I suppose one could make the case that RGIII fits in the same category of offseason moves as Haynesworth and the well rehearsed roll of players from, like, 2005 and before. If so, fine: even then, the Redskins have made two such moves in the past decade. Still doesn't make it "the usual tale" IMHO.

18
by tuluse :: Mon, 04/25/2016 - 5:06pm

Two of those years Washington was unable to participate properly in free agency because of the cap penalty from their moves during the lockout aftermath.

However, I wouldn't be surprised if at this point they *had* to spend a lot of money to hit the salary floor.

20
by Noah Arkadia :: Tue, 04/26/2016 - 12:32pm

I didn't say the usual tale of free agency only for the Redskins, it's for everyone. The Redskins are not exempt. If you want a top tier free agent, you have to overpay.

21
by Never Surrender :: Wed, 04/27/2016 - 12:52pm

Ah, I gotcha.

12
by Jaylinsati :: Mon, 04/25/2016 - 2:37am

I also read this online. It was indeed a 5 year deal for 75 million contract for Josh after being tag as a free agent by Panthers. I agree that it was a sudden twist and a quick move. Washington has won the division last year and I guess, they are probably aware of what they are getting for they have seen Josh Norman up close already.

Jaylinsati

13
by Guest789 :: Mon, 04/25/2016 - 9:37am

"He was beaten by Davante Adams..."

They're doomed.

14
by Carlos :: Mon, 04/25/2016 - 10:08am

Fascinating analysis - exactly what brings me back to this site. Well done!
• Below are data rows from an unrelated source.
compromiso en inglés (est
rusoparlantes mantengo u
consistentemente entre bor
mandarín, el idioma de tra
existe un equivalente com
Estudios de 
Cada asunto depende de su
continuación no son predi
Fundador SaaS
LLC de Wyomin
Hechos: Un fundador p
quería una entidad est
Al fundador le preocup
It's easy to dismiss this as more "offseason champs" stuff from Team Snyder. It certainly has many of the hallmarks of overpaying for past peak age and over-rated player who benefited massively from his playing context.

That said, I think you can make the case that this is at least a very defensible move for Washington -- the same Washington that showed it has learned a thing or two by not paying up for Alfred Morris. The case for goes something like:
- The roster remains incredibly thin
- The secondary is particularly weak, with current starters penciled in as Breeland and old man Blackmon, with no one very promising behind them
- The team has ample cap space
- This deal is really a 2-3 year deal, tops -- as is typical, years 4-5 are merely to help make the headlines for the player and agent
- Teams in Washington's situation need to take higher beta bets to have a chance to break out, and those moves should be made wherever the team has degrees of freedom (this one is at the intersection of a particularly weak, high leverage roster spot and the cap room that makes this affordable)
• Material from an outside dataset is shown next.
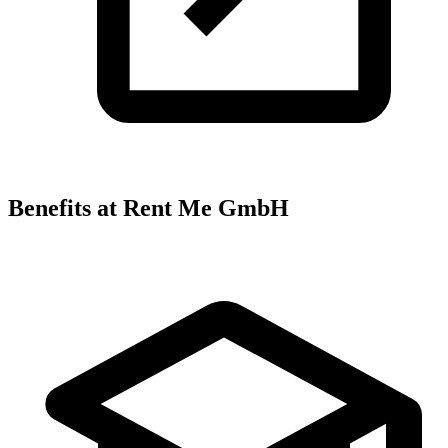
Benefits at Rent Me GmbH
My guess/prediction is that this move helps push the team in the right direction of being more competitive, along with the primary strategy of building through the draft.

Of course, in Washington, Norman will face ODB twice a year, so, yuck.

15
by Raiderjoe :: Mon, 04/25/2016 - 12:54pm

ODB? AS in O. Dell Beckham?

guy's initials/mickname is OBJ .. local media uses it.

ODB is dumb internet thign. pelase keep that at espn and pro fotoball talk message biards

19
by Ranccor :: Mon, 04/25/2016 - 8:52pm

Yeah. ODB = Ol' Dirty Bastard.

17
by dwest718 :: Mon, 04/25/2016 - 5:01pm

I read a good bit of this article thinking, "That sounds like Richard Sherman." And then I went back and skimmed the film room write up on Sherman and saw some similar things. To me, they're very similar players but Sherman has a couple inches height advantage and higher football IQ, while Norman is slightly more athletic. Am I crazy?

EDIT: I guess the article says Sherman has a better success rate in man coverage, but I was more focused on the press aspect I guess.